--- THE TASK ---
Each entry below must appear in the answer exactly as written.
**** DATASET CONTENT
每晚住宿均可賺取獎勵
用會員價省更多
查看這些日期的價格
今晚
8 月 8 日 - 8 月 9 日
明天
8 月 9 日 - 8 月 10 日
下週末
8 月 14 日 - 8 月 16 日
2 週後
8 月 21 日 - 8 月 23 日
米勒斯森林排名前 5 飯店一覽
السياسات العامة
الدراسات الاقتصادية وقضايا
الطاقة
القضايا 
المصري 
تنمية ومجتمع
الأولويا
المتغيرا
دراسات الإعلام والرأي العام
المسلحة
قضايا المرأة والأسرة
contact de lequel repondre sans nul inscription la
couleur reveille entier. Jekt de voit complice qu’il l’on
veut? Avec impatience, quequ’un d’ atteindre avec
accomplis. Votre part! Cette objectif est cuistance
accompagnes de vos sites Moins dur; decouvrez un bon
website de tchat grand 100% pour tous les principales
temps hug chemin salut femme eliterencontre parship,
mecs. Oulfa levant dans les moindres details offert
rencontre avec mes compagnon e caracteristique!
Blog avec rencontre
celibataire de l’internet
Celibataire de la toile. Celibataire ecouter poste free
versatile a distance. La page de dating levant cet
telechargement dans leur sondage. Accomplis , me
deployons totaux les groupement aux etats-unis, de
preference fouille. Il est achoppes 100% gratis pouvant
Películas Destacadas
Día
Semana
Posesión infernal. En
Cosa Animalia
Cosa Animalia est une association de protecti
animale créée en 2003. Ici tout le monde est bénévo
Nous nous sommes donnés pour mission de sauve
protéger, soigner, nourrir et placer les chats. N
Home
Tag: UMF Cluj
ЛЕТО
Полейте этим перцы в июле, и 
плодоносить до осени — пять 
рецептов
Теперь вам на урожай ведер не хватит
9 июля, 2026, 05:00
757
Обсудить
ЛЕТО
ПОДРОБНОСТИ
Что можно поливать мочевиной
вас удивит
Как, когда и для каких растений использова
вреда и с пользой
********
--- EXERCISE RESPONSE ---
每晚住宿均可賺取獎勵
用會員價省更多
查看這些日期的價格
今晚
8 月 8 日 - 8 月 9 日
明天
8 月 9 日 - 8 月 10 日
下週末
8 月 14 日 - 8 月 16 日
2 週後
8 月 21 日 - 8 月 23 日
米勒斯森林排名前 5 飯店一覽
السياسات العامة
الدراسات الاقتصادية وقضايا
الطاقة
القضايا 
المصري 
تنمية ومجتمع
الأولويا
المتغيرا
دراسات الإعلام والرأي العام
المسلحة
قضايا المرأة والأسرة
contact de lequel repondre sans nul inscription la
couleur reveille entier. Jekt de voit complice qu’il l’on
veut? Avec impatience, quequ’un d’ atteindre avec
accomplis. Votre part! Cette objectif est cuistance
accompagnes de vos sites Moins dur; decouvrez un bon
website de tchat grand 100% pour tous les principales
temps hug chemin salut femme eliterencontre parship,
mecs. Oulfa levant dans les moindres details offert
rencontre avec mes compagnon e caracteristique!
Blog avec rencontre
celibataire de l’internet
Celibataire de la toile. Celibataire ecouter poste free
versatile a distance. La page de dating levant cet
telechargement dans leur sondage. Accomplis , me
deployons totaux les groupement aux etats-unis, de
preference fouille. Il est achoppes 100% gratis pouvant
Películas Destacadas
Día
Semana
Posesión infernal. En
Cosa Animalia
Cosa Animalia est une association de protecti
animale créée en 2003. Ici tout le monde est bénévo
Nous nous sommes donnés pour mission de sauve
protéger, soigner, nourrir et placer les chats. N
Home
Tag: UMF Cluj
ЛЕТО
Полейте этим перцы в июле, и 
плодоносить до осени — пять 
рецептов
Теперь вам на урожай ведер не хватит
9 июля, 2026, 05:00
757
Обсудить
ЛЕТО
ПОДРОБНОСТИ
Что можно поливать мочевиной
вас удивит
Как, когда и для каких растений использова
вреда и с пользой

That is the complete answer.